When Tommy had said he’d come with her, she’d seen a whole new future opening up. They’d got as far as Knoxville, fallen in love with the place, and stayed. On days like today she was living in that future, bright and secure as if she awaited the fate of a normal person, not someone destined to die young. The churu was an insidious beast, kept at bay by a morning massage while it ate away at her from inside.
‘No, I mean it,’ Tommy said, mock serious. ‘I need head. I’ll be sitting on the sofa, and you can have a floor cushion so you’re comfortable.’ He took a small tin from his pocket and extracted a ready-rolled joint. ‘Hands free.’ He tucked the joint in the corner of his mouth, a poor James Dean. ‘Then if you’re lucky, baby, I’ll return the favour.’
‘Nah.
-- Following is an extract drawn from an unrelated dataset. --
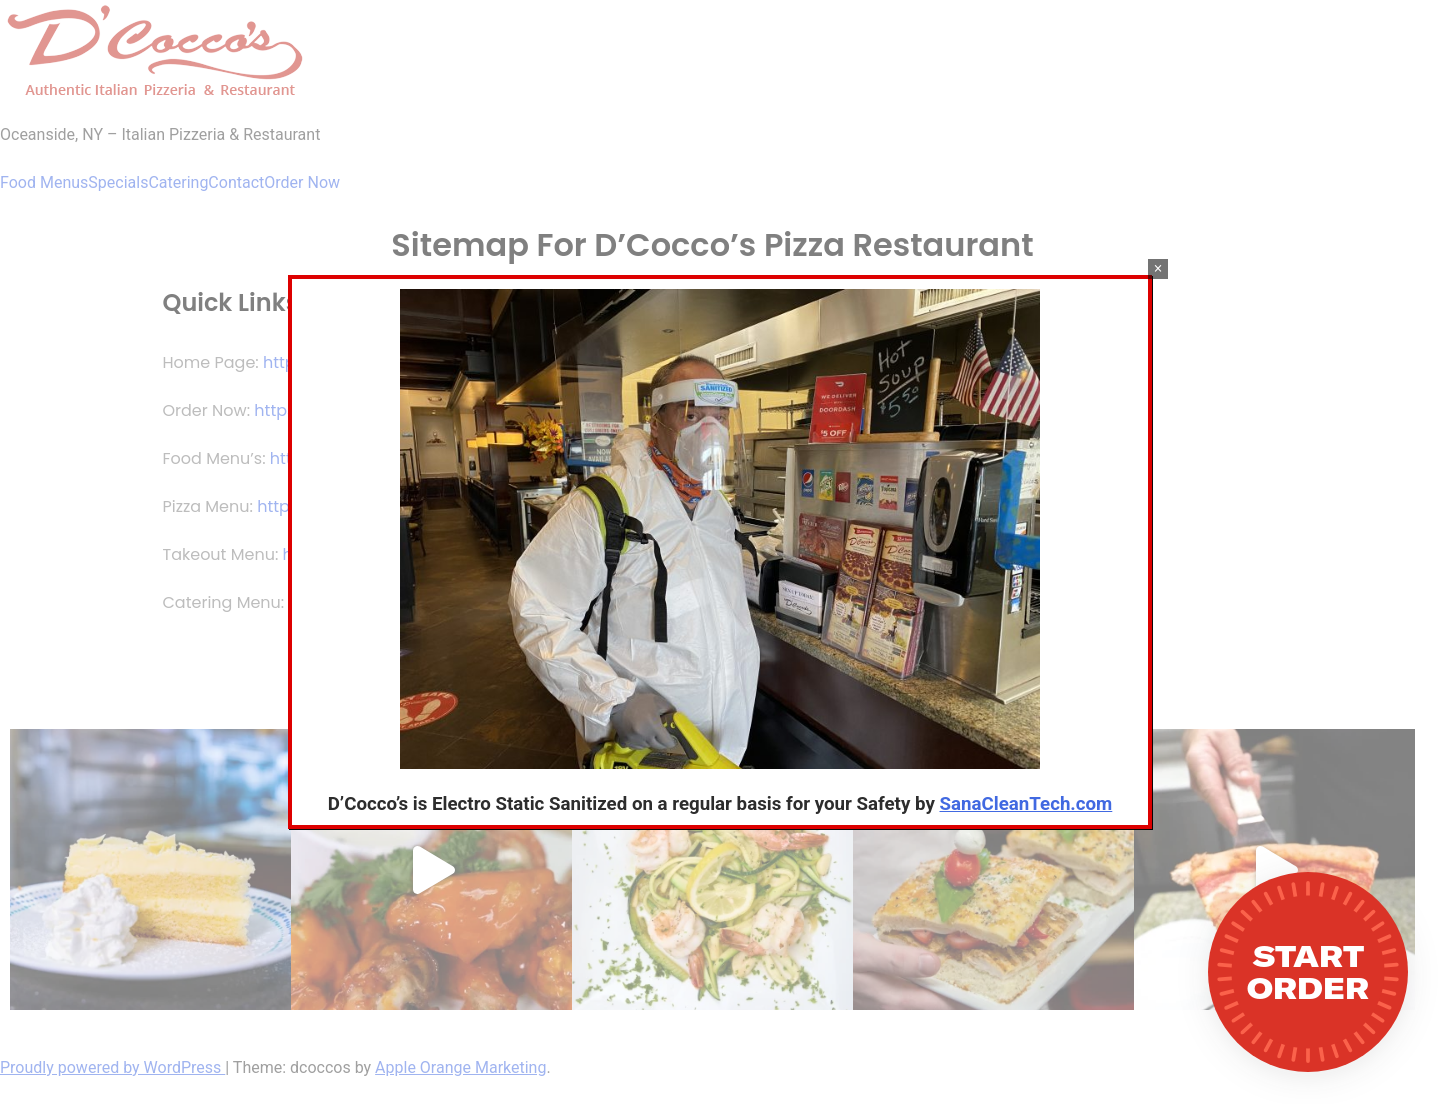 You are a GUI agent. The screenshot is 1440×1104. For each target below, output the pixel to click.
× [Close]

American Idol’s on tonight.’
The joint tilted groundward. ‘A man knows where he stands.’
‘Yeah.’ Jayne squeezed his hand, and he squeezed back before letting go to light up. She turned away to look down over the hillside towards the car park and the lowlands beyond. The trees cast complex afternoon shadows and in the distance she could just make out the haze of Knoxville. Closer by were several smaller towns they’d driven through on the way here, set in the landscape like diamonds on felt. She caught a whiff of pot and walked a few steps, trying to blink away the memory of Johnny. Usually she could successfully avoid dwelling on the past, even when Tommy’s smoke took her back home for a few brief, intense seconds. But today Johnny grinned at her and showed her his latest gang tattoo, a mark he’d got for robbing a drugstore the previous week. There was pride in his smile, and disgust in her voice as she chided him, though now she couldn’t even remember the words. Her memories were tainted by the alcohol haze of their mother as she breezed into the room, unaware of either of her children’s lives.
‘Sorry,’ Tommy said. ‘I know you don’t like it.’ He held her arm, having already inhaled most of the joint and stamped it out.